Annotations and Special Text using Java

Extract highlighted text

Iterate through page annotations and read marked text from HighlightAnnotation.

  1. Open the source PDF Document.
  2. Iterate through the Annotation objects on the target Page.
  3. Check whether each annotation is a HighlightAnnotation.
  4. Read and print the marked text from each highlight annotation.
public static void extractHighlightedText(Path inputFile) {
    try (Document document = new Document(inputFile.toString())) {
        for (Annotation annotation : document.getPages().get_Item(1).getAnnotations()) {
            if (annotation instanceof HighlightAnnotation) {
                HighlightAnnotation highlightAnnotation = (HighlightAnnotation) annotation;
                System.out.println(highlightAnnotation.getMarkedText());
            }
        }
    }
}

Extract text from stamp annotations

Read the normal appearance stream from a stamp annotation and pass it through TextAbsorber.

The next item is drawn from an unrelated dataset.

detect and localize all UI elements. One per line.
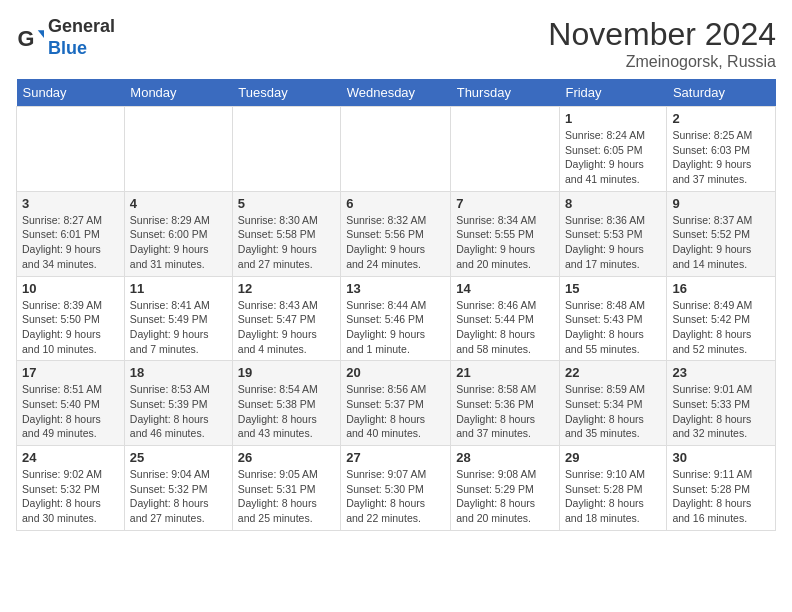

  1. Open the source PDF Document.
  2. Iterate through the Annotation objects on the target Page.
  3. Check whether each annotation is a stamp annotation.
  4. Create a TextAbsorber and get the normal appearance stream from the stamp annotation.
  5. Visit the appearance XForm and print the extracted text.
public static void extractStampText(Path inputFile) {
    try (Document document = new Document(inputFile.toString())) {
        for (Annotation annotation : document.getPages().get_Item(1).getAnnotations()) {
            if (annotation.getAnnotationType() == AnnotationType.Stamp) {
                TextAbsorber absorber = new TextAbsorber();
                Object[] xforms = new Object[1];
                if (annotation.getAppearance().tryGetValue("N", xforms) && xforms[0] instanceof XForm) {
                    absorber.visit((XForm) xforms[0]);
                    System.out.println(absorber.getText());
                }
            }
        }
    }
}

Extract superscript and subscript text details

Use TextFragmentAbsorber when you need both the extracted text and the superscript or subscript flags on each fragment.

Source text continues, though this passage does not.